Fins gliding between flood and flight
Her imperious, fertile flesh explodes
Into a field of diamonds: eggs and seeds.
Spawn is an ode to finding the supernatural in the fecundity of the natural world. Inspired by a deep love for birth, this series recounts moments that embody generation— experiences of watching hundreds of wild salmon spawn and die, or honeybees chewing their way out of their eggs for the first time. Fly-fishing is a method I use to attune myself to the natural world that allows me to fully live inside these moments. The repetitive motion of casting centers me into a homeostasis with a deeply focused attention to the surrounding environment. These actions make me feel like an active agent of an ecosystem instead of just a bystander. I feel harmoniously integrated.
Through this integration, I am flooded by the opulence of the natural world. Gargantuan redwoods and microscopic mycelium challenge human conceptions of time and scale. They challenge human attempts to measure or make sense of ambiguity. The verdant rain forests of the Northwest and the bodies of water that cycle through them remind us of the flow of all life. The palpable impulse to reproduce echoes through exploding seed pods, nestled fish eggs, and trembling insect hives, drenched in honey. Eggs and seeds, orbs of infinite life potential, scatter the rivers, flora and fauna, and the crust of the earth.

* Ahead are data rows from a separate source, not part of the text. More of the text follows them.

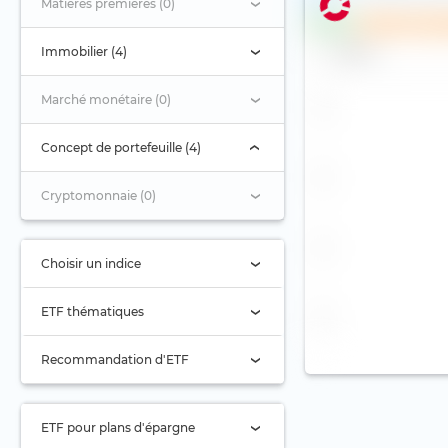
Matières premières (0)
ESG
Plan d'inves
Immobilier (4)
Nom
Marché monétaire (0)
Concept de portefeuille (4)
Cryptomonnaie (0)
Choisir un indice
Sélection de l'indice
ETF thématiques
Actions pétrolières
Recommandation d'ETF
Aérospatiale
Actions Asie
Agriculture
Actions Asie-Pacifique
ETF pour plans d'épargne
(ex Japon)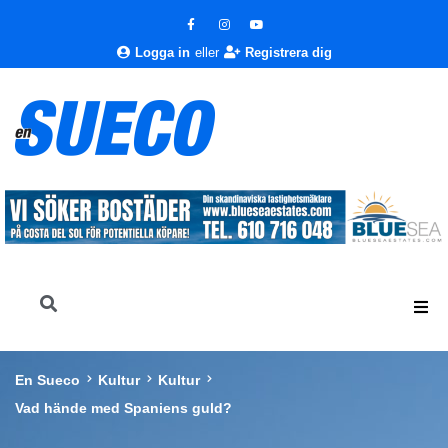
Logga in
eller
Registrera dig
En Sueco
Kultur
Kultur
Vad hände med Spaniens guld?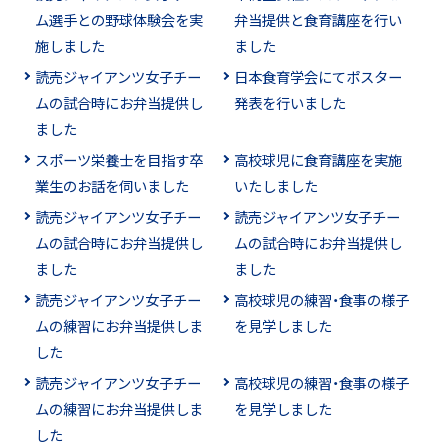
ム選手との野球体験会を実
弁当提供と食育講座を行い
施しました
ました
読売ジャイアンツ女子チー
日本食育学会にてポスター
ムの試合時にお弁当提供し
発表を行いました
ました
スポーツ栄養士を目指す卒
高校球児に食育講座を実施
業生のお話を伺いました
いたしました
読売ジャイアンツ女子チー
読売ジャイアンツ女子チー
ムの試合時にお弁当提供し
ムの試合時にお弁当提供し
ました
ました
読売ジャイアンツ女子チー
高校球児の練習・食事の様子
ムの練習にお弁当提供しま
を見学しました
した
読売ジャイアンツ女子チー
高校球児の練習・食事の様子
ムの練習にお弁当提供しま
を見学しました
した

The fecundity of honeycomb, berries, and salmon roe evoke a pervasive sensuality. They embody the expansive quality of divine femininity—salmon roe and berries as reproductive seeds and honeycomb as a matriarchal mecca of activity. Placed or found in the rocks of riverbeds and ocean shores, these subjects are grounded by the physical earth. As these eggs, hives, and seeds evolve, their swift life cycles clash with the expanse of geological time and history. The repetition of seeds, eggs, and patterns emphasize the multiplication, ordered organization, and replication of matter. I use specific colors and expressive brush strokes to create a heightened sensory environment.

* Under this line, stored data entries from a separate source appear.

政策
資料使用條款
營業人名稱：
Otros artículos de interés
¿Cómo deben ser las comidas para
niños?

Spawn is a meditation on the birth-like nature of artistic expression – the creation and debut of an original being, idea, or message. The meditations of fly-fishing and painting give way to elusive, sacred experiences – moments of high sensory engagement that have been grown from elaborate processes of learning technique, engaging with materials and lots of practice. These charged moments burn into my memory as earthen, divine intervention. By engaging these experiences into my process of paint, I evolve into a creative gestation and resolution that mimics reproductive processes in the natural world. The direct act of procreation through paint is a process I use to interpret these charged moments.